Sergei Prokofiev (1891-1953)
Overture on Hebrew Themes, Op. 34, 1919
Sergei Prokofiev has proven to be one of the great 20th century composers with outstanding masterworks in nearly every genre from opera, ballet and symphonies to chamber works, music for children (e.g. Peter and the Wolf) and numerous virtuosic works featuring the piano highlighting his own abilities as a concert pianist. Spending most of his life in Russia and the Soviet Union, Prokofiev spent nearly two decades living aboard beginning with a short, financially and professional unsuccessful sojourn in the United States from August 1918 through April 1920. While living in America, Prokofiev was commissioned by an ensemble of Russian Jewish immigrants called Zimro for some new music to be based on themes from a notebook of Jewish folksongs and scored for their specific ensemble: clarinet, string quartet and piano. At first resisting, Prokofiev accepted the commission and quickly completed a ten-minute overture that he debuted as pianist with Zimro in 1920. While Prokofiev remained rather unimpressed with the work (which he later orchestrated), the Overture on Hebrew Themes has remained one of his most cherished chamber compositions.

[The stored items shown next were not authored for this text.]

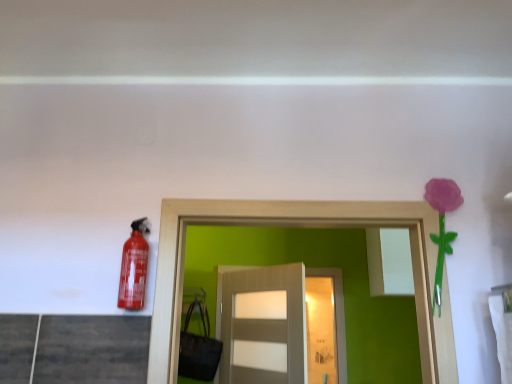 Question: Does purple matte flower at upper right have a lesser height compared to matte gray door at center?

Choices:
 (A) no
 (B) yes

Answer: (B)

Question: From a real-world perspective, is purple matte flower at upper right positioned over matte gray door at center based on gravity?

Choices:
 (A) yes
 (B) no

Answer: (A)

Question: Is the position of purple matte flower at upper right less distant than that of matte gray door at center?

Choices:
 (A) no
 (B) yes

Answer: (B)

Question: Considering the relative sizes of purple matte flower at upper right and matte gray door at center in the image provided, is purple matte flower at upper right thinner than matte gray door at center?

Choices:
 (A) yes
 (B) no

Answer: (A)

Question: Is purple matte flower at upper right bigger than matte gray door at center?

Choices:
 (A) yes
 (B) no

Answer: (B)

Question: Does point (300, 340) appear closer or farther from the camera than point (138, 286)?

Choices:
 (A) farther
 (B) closer

Answer: (A)

Question: Is matte gray door at center situated inside matte red extinguisher at left or outside?

Choices:
 (A) outside
 (B) inside

Answer: (A)

Question: From the image's perspective, is matte gray door at center located above or below matte red extinguisher at left?

Choices:
 (A) above
 (B) below

Answer: (B)

Question: Considering their positions, is matte gray door at center located in front of or behind matte red extinguisher at left?

Choices:
 (A) behind
 (B) front

Answer: (A)

Question: From the image's perspective, relative to purple matte flower at upper right, is matte gray door at center above or below?

Choices:
 (A) below
 (B) above

Answer: (A)

Question: From a real-world perspective, is matte gray door at center above or below purple matte flower at upper right?

Choices:
 (A) above
 (B) below

Answer: (B)

Question: Does point (257, 306) appear closer or farther from the camera than point (448, 249)?

Choices:
 (A) closer
 (B) farther

Answer: (B)

Question: Considering the positions of matte gray door at center and purple matte flower at upper right in the image, is matte gray door at center bigger or smaller than purple matte flower at upper right?

Choices:
 (A) big
 (B) small

Answer: (A)

Question: Based on their sizes in the image, would you say matte red extinguisher at left is bigger or smaller than matte gray door at center?

Choices:
 (A) big
 (B) small

Answer: (B)

Question: From the image's perspective, is matte red extinguisher at left positioned above or below matte gray door at center?

Choices:
 (A) above
 (B) below

Answer: (A) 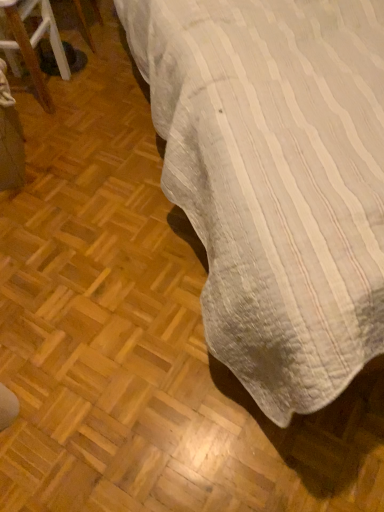 This screenshot has width=384, height=512. I want to click on vacant space underneath black fabric bag at left (from a real-world perspective), so click(47, 95). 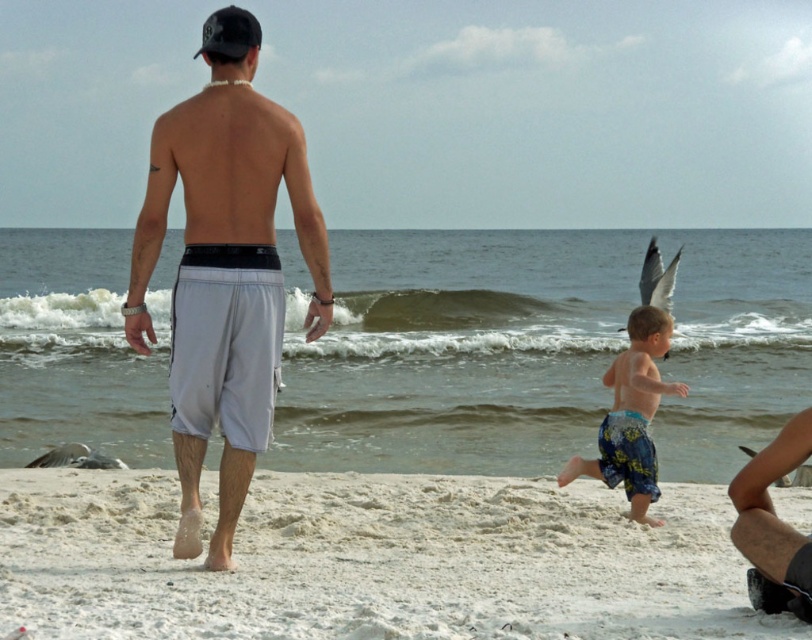 You are standing on the white sandy beach at lower center and looking up. Do you see the white matte shorts at center above you?

Yes, the white sandy beach at lower center is located below the white matte shorts at center, so when looking up from the beach, the white matte shorts at center would be above.

You are standing at the camera position and want to walk directly to the white sandy beach at lower center. What direction should you move relative to the man walking away from the camera?

Since the white sandy beach at lower center is located at point coordinates, you would need to move towards the lower center direction relative to the man walking away from the camera. However, without specific coordinate system details, the general direction would be towards the lower center area where the beach is positioned. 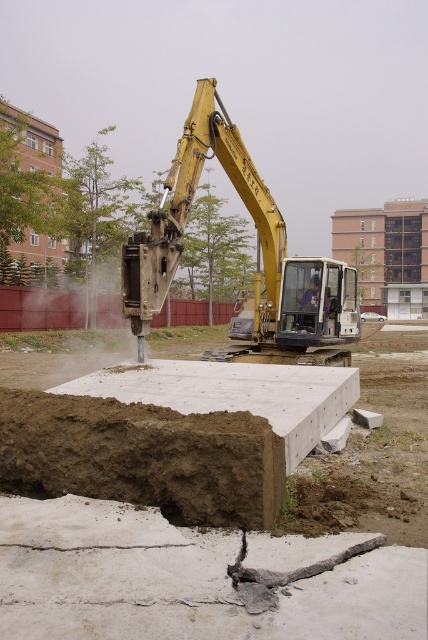 Is point (44, 570) closer to camera compared to point (98, 403)?

Yes, it is.

Between white cracked concrete at center and brown clay dirt at center, which one is positioned higher?

brown clay dirt at center is higher up.

Does point (359, 557) lie behind point (211, 435)?

No, it is in front of (211, 435).

Locate an element on the screen. white cracked concrete at center is located at coordinates (180, 580).

Is point (389, 582) behind point (293, 301)?

No, it is not.

Is white cracked concrete at center closer to the viewer compared to yellow metallic excavator at center?

Yes, white cracked concrete at center is closer to the viewer.

Where is `white cracked concrete at center`? Image resolution: width=428 pixels, height=640 pixels. white cracked concrete at center is located at coordinates (180, 580).

Where is `white cracked concrete at center`? white cracked concrete at center is located at coordinates (180, 580).

Based on the photo, which of these two, white cracked concrete at center or light blue fabric construction worker at center, stands taller?

Standing taller between the two is light blue fabric construction worker at center.

Is point (403, 556) less distant than point (314, 289)?

Yes.

Identify the location of white cracked concrete at center. The width and height of the screenshot is (428, 640). (180, 580). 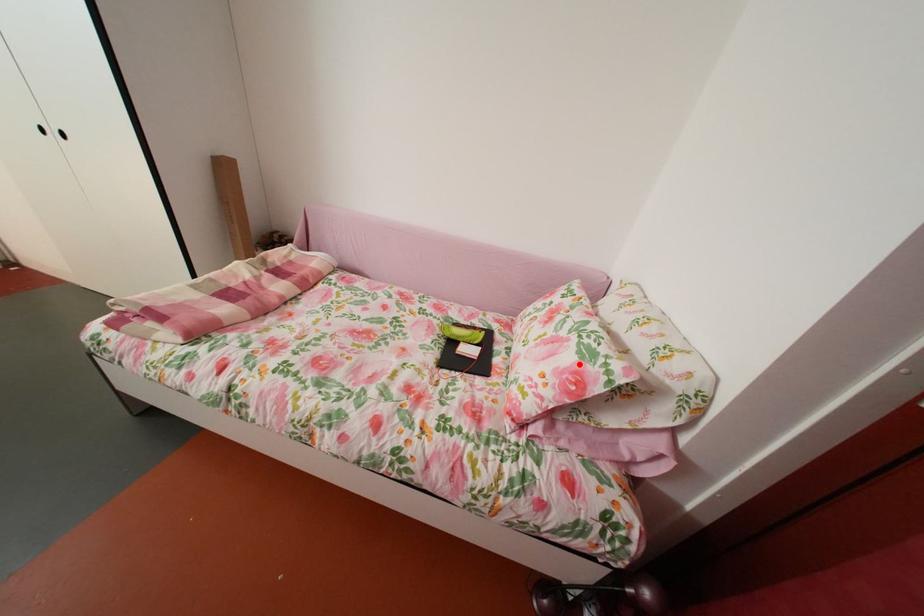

The early decades of the 20th century witnessed a profound migration of Eastern European Jews to the United States bringing the Ashkenazic, Yiddish "shtetl" (i.e. village) culture particularly to the New York boroughs. One of the Yiddish words for an itinerant professional musician was klezmer and during a much later renaissance of the related Yiddish or Jewish musical culture in the mid 1970's, the genre acquired the title Klezmer Music, an equally apt title for Prokofiev's piece. The instrumental dance music of Eastern European Jewry spans a long tradition over hundreds of years incorporating influences from Russian, Greece, Turkey, Bulgaria, Romania and the Gypsies ultimately rooted in the chanting of the Torah by synagogue cantors. The music is famous for its blend of melancholy joy ("laughing through the tears") characterized by exotic scales, piquant rhythms and expressive "cantillations" improvised on prominent solo instruments like the clarinet and the fiddle. All of these elements feature prominently in Prokofiev's Overture. In addition, the mesmerizing piano figurations in the slower, lyrical sections undoubtedly mimic the hammered dulcimer or tsimbl, another characteristic instrument in the traditional Klezmer ensemble.